Friday, May 08, 2015

Me & Me


Me & Me

This morning, right after I got out of the shower, I met me.

I know, I know, that sounds weird, but it's true.

I met me somewhere between drying my hair and brushing my teeth.

Me was right there in the bathroom mirror, right there staring somewhat disdainfully back at me.

For fear that you think I've lost my mind, I won't say that me spoke to me, but in a strange kind of way, me did.

"You've aged," me observed, "what happened to your boyish good looks?"

I looked back at me with a kind of snarl, like the kind you give someone who really pisses you off, and you can't come up with a suitably sarcastic retort.

After a moment or two, I simply thought to myself, "Well, time changes everything ... you couldn't expect me not to change with the passing of time, could you?"

The me in the mirror didn't quite seem content with that thought. In fact, me went on to offer, "Got a bit pudgy somewhere along the way, didn't you?"

Now, I kind of took this as a low blow. I mean it's one thing to make a note of someone's age, but it's another thing to be downright rude.

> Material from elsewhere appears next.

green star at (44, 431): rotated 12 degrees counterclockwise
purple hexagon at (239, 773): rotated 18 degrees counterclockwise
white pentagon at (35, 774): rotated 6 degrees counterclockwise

The standard response in such a situation escaped me. So I just stared back at the mirror with my best "kiss-my-ass" expression rippling over my face. Needless to say, me gave me the same look back.

As I went to get dressed, I wondered if I should shave, but for some reason, I didn't trust the me in the mirror with a razor. I had visions of me nicking some important artery, and though it seems I have no compunctions about making a bloody mess of other people's lives, I stop short of making a bloody mess of my own.

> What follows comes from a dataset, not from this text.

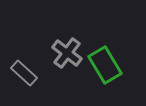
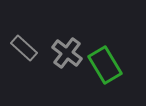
gray rectangle: moved 25 px up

Self-perception — sometimes it's like a junkyard dog looking for a bone, and the only thing it can find to gnaw on is your ego.

It may be that we are too hard on ourselves sometimes. Self-acceptance is one of the things that provide you with a certain amount of happiness in life. Me? I've always been OK with me. Lately, however, I have noticed a certain tendency to wonder how come I can't do certain things the way I used to do them. Like running. I once jogged every day. Now the idea of going out and pounding shoe to asphalt never enters my mind. If it did, that puddle down the road there might very possibly be me, and I'm not sure I'd be here with you this morning.

It's all about kindness, isn't it? I mean, all of our lives, we try to be kind to other people, but we are rarely kind to ourselves. We're always our own worst critics ... although I must admit that ex-girlfriends might take exception with that statement.

That's just it though, isn't it?

Other people you can ignore, ditch, banish, or hide from, but you can't ignore, ditch, banish or hide from yourself.

You are your one truly lifelong companion. There's no getting away from the me in you.

It's kind of crappy, however, when that me in the mirror turns out to be an ass. Well, maybe that me is just trying to tell this me something that I didn't already know.

So it goes ...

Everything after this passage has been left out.